[Exercise]
Search the entries below for "arrivals". Report each line where it occurs.

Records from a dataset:
**********

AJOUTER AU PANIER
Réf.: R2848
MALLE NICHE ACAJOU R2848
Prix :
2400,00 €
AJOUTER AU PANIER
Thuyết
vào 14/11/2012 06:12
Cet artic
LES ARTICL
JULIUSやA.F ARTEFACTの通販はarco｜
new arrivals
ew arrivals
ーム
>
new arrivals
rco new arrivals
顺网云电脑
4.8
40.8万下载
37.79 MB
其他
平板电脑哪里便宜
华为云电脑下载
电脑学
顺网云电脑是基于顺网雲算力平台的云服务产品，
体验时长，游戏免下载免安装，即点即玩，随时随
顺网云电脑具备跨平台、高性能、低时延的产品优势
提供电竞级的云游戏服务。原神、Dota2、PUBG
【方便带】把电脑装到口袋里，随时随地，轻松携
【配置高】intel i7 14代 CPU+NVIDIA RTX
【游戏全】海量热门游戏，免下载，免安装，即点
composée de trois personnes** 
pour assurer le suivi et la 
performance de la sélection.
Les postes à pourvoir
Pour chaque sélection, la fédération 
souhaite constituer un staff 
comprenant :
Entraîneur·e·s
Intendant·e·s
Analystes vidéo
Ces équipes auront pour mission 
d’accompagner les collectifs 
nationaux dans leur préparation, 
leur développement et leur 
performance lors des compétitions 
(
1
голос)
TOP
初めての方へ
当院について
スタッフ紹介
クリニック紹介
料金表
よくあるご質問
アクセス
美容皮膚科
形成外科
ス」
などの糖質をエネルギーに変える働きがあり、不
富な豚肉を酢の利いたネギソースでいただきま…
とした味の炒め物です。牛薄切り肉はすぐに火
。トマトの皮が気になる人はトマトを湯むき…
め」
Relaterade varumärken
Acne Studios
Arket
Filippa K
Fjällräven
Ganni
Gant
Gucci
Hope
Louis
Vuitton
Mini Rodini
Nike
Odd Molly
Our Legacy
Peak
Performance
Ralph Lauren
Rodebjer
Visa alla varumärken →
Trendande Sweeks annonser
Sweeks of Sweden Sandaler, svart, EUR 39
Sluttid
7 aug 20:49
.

**********

[Exercise output]
new arrivals
ew arrivals
new arrivals
rco new arrivals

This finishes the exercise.